Special cases: Genome-wide association studies and natural variants
Genome-wide association studies are a powerful tool for identifying the genetic basis of variation in phenotypes of interest. Rather than screening a collection of mutants, it is possible to screen a collection of natural isolates. This approach leverages the natural variation that occurs in species and allows for both gain-of-function and loss-of-function phenotypes. Application of GWAS approaches in bacteria has led to the identification of underlying traits of genetic variation, such as antibiotic resistance, invasiveness, and preference in site of colonization and infection (34, 35). In human fungal pathogens, an analysis of the A. fumigatus pan-genome identified variants that were associated with increased virulence and drug resistance (11). Genome analysis and phenotypic profiling of a population of Clavispora lusitaniae isolates obtained from a cystic fibrosis lung identified a specific set of mutations in Mrr1 critical for conferring resistance to fluconazole (36). In non-sexual species, it can be difficult to use GWAS as many loci are linked through common descent because of the lack of meiotic recombination. The large amount of genetic diversity between isolates is thus a hindrance to identifying the causative differences. An alternate approach is to use multiple isolates from the same source with a limited amount of sequence divergence, but a difference in phenotypes. By using this approach in C. albicans, we were able to identify a specific dominant negative allele in a transcription factor, Zms1, with a role in invasive growth (32). Similarly, an analysis of related C. albicans isolates from a single cystic fibrosis patient lungs identified a gain-of-function allele in the Rob1 transcription factor, which also drove invasive growth (37).
VALIDATION
After the high-throughput screening and the identification of hits, it is important to perform validation assays. When screening a mutant library, validation should include generating individual independent knockouts and complementation strains. These independent knockouts and complementation strains are necessary to demonstrate that the phenotype is due to the specific mutation and not from a spurious event that occurred during the mutagenesis process. For example, it is possible that the DNA breaks that occur during mutation lead to chromosomal fusion events, or a loss of heterozygosity, or other random mutations. These can have large consequences on phenotypes, so the reintroducing of the wild-type allele and complementing the phenotype back to wild-type is critical for determining the genotype-to-phenotype connection.

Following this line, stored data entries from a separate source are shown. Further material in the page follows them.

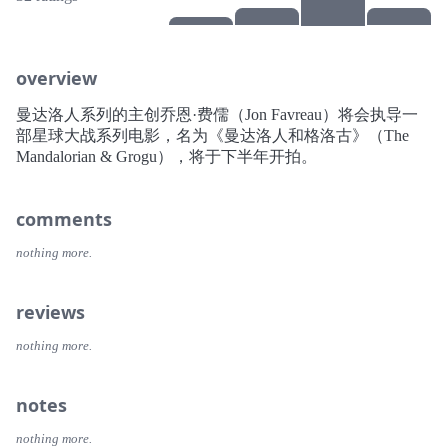
overview
曼达洛人系列的主创乔恩·费儒（Jon Favreau）将会执导一
部星球大战系列电影，名为《曼达洛人和格洛古》（The
Mandalorian & Grogu），将于下半年开拍。
comments
nothing more.
reviews
nothing more.
notes
nothing more.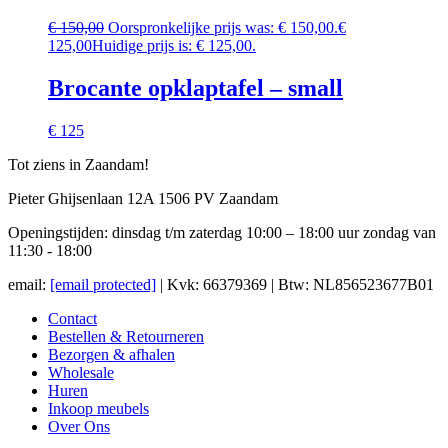
€
150,00
Oorspronkelijke prijs was: € 150,00.
€
125,00
Huidige prijs is: € 125,00.
Brocante opklaptafel – small
€ 125
Tot ziens in Zaandam!
Pieter Ghijsenlaan 12A 1506 PV Zaandam
Openingstijden: dinsdag t/m zaterdag 10:00 – 18:00 uur zondag van
11:30 - 18:00
email:
[email protected]
| Kvk: 66379369 | Btw: NL856523677B01
Contact
Bestellen & Retourneren
Bezorgen & afhalen
Wholesale
Huren
Inkoop meubels
Over Ons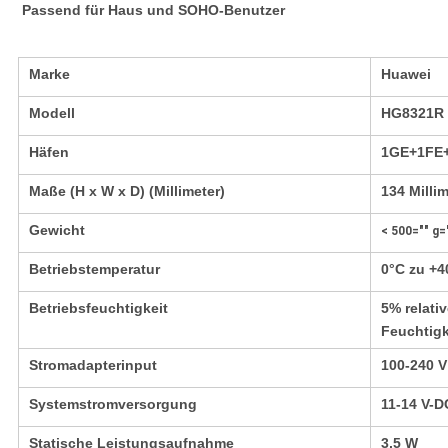
Passend für Haus und SOHO-Benutzer
Marke
Huawei
Modell
HG8321R
Häfen
1GE+1FE
Maße (H x W x D) (Millimeter)
134 Millim
Gewicht
< 500="" g=
Betriebstemperatur
0°C zu +4
Betriebsfeuchtigkeit
5% relativ
Feuchtigk
Stromadapterinput
100-240 V
Systemstromversorgung
11-14 V-DC
Statische Leistungsaufnahme
3,5 W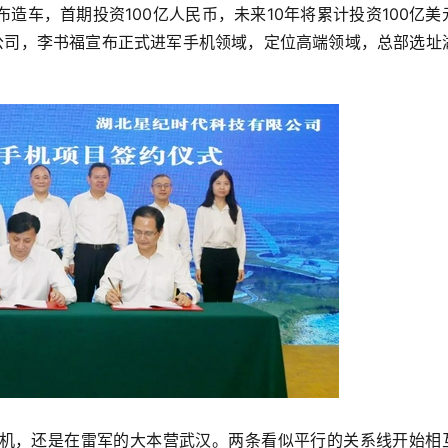
布造车，首期投资100亿人民币，未来10年将累计投资100亿美
公司，李书福宣布正式进军手机领域，定位高端领域，总部选址
机，还是在雷军的大本营武汉。两条看似平行的关系线开始相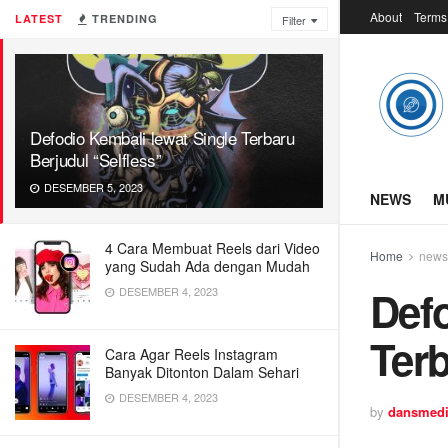
About
Terms
LATEST
TRENDING
Filter
Defodio Kembali lewat Single Terbaru
Berjudul “Selfless”
DESEMBER 5, 2023
NEWS
M
4 Cara Membuat Reels dari Video
Home
news
yang Sudah Ada dengan Mudah
Defo
DESEMBER 4, 2023
Terb
Cara Agar Reels Instagram
Banyak Ditonton Dalam Sehari
DESEMBER 4, 2023
by
dansmed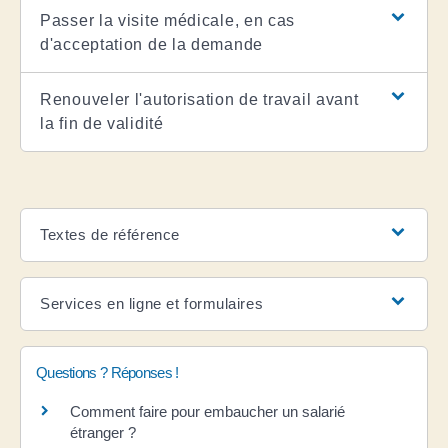
Passer la visite médicale, en cas
d'acceptation de la demande
Renouveler l'autorisation de travail avant
la fin de validité
Textes de référence
Services en ligne et formulaires
Questions ? Réponses !
Comment faire pour embaucher un salarié
étranger ?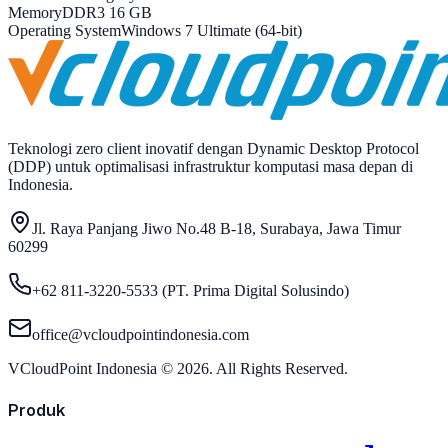
Memory
DDR3 16 GB
Operating System
Windows 7 Ultimate (64-bit)
Teknologi zero client inovatif dengan Dynamic Desktop Protocol
(DDP) untuk optimalisasi infrastruktur komputasi masa depan di
Indonesia.
Jl. Raya Panjang Jiwo No.48 B-18, Surabaya, Jawa Timur
60299
+62 811-3220-5533 (PT. Prima Digital Solusindo)
office@vcloudpointindonesia.com
VCloudPoint Indonesia ©
2026
. All Rights Reserved.
Produk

After generation of independent mutant lines, this is the time for a good secondary validation assay. These are usually done in low throughput and ideally would be an orthogonal measure of the screen. To validate our screen of adherence regulators in C. auris, we used binding to fluorescent polystyrene microspheres and flow cytometry, which both increased the dynamic range of the assay and showed the generalizability of the phenotype across surfaces (2). For the TnSeq screen to identify sexual regulators in S. pombe, Billmyre and colleagues turned to a viable spore yield assay as a secondary measure of fertility, as well as individual microscopy of spore structure and morphology (8). These tests were important as they helped define the specific defect of the plb1∆ and alg1∆ mutant strains in gamete health rather than initial formation of spores.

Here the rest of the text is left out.